In this case, Guerrero said all agree Morris "acted with the specific intent to kill" in the attack on Stockwell and his girlfriend in 1987. But Guerrero said it was less clear if Morris "helped his coparticipant shoot the victim or ... helped his coparticipant perform the robbery during which his coparticipant committed the shooting."

And since legal rules and principles require giving the defendant all benefits of doubt when deciding if they should be convicted of first degree murder and sentenced accordingly, Guerrero said she believed the court must side with Morris in this case and potentially with other defendants on such questions.

While the state high court's current roster of six permanent justices sided with Morris, the lone dissenter, California Second District Appellate Justice Kenneth R. Yegan who was seated on the case by special assignment, said the majority was too lenient in siding with Morris in this case.

Even under the new felony murder standard established by the California legislature, Yegan said he believed prosecutors had proven Morris was rightly convicted of Stockwell's murder.

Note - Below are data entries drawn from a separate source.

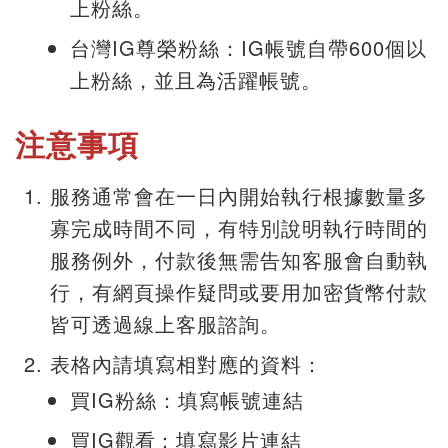
上粉絲。
台灣IG尊榮粉絲：IG帳號自帶600個以
上粉絲，並且為活躍帳號。
注意事項
服務通常會在一日內開始執行根據數量多
寡完成時間不同，有特別說明執行時間的
服務例外，付款後無需告知客服會自動執
行，有網頁操作疑問或要用加密貨幣付款
皆可透過線上客服諮詢。
表格內請填寫相對應的資料：
買IG粉絲：填寫帳號連結
買IG
觀看
：填寫影片連結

"The facts of the instant case demonstrate an uncharged conspiracy and sophisticated plan to commit, at the very least, residential burglary and armed robbery," Yegan wrote. "And (Morris) did assist even under the new majority 'interpretation' of the felony-murder rule. He helped to handcuff the victim in his bedroom before the victim was executed. It is much easier for an actual murderer to execute the victim if he is handcuffed.

"It appears that the only reason why (Morris) was not in the bedroom assisting in the actual shooting, is because he was busy forcibly raping the murder victim’s girlfriend in another bedroom."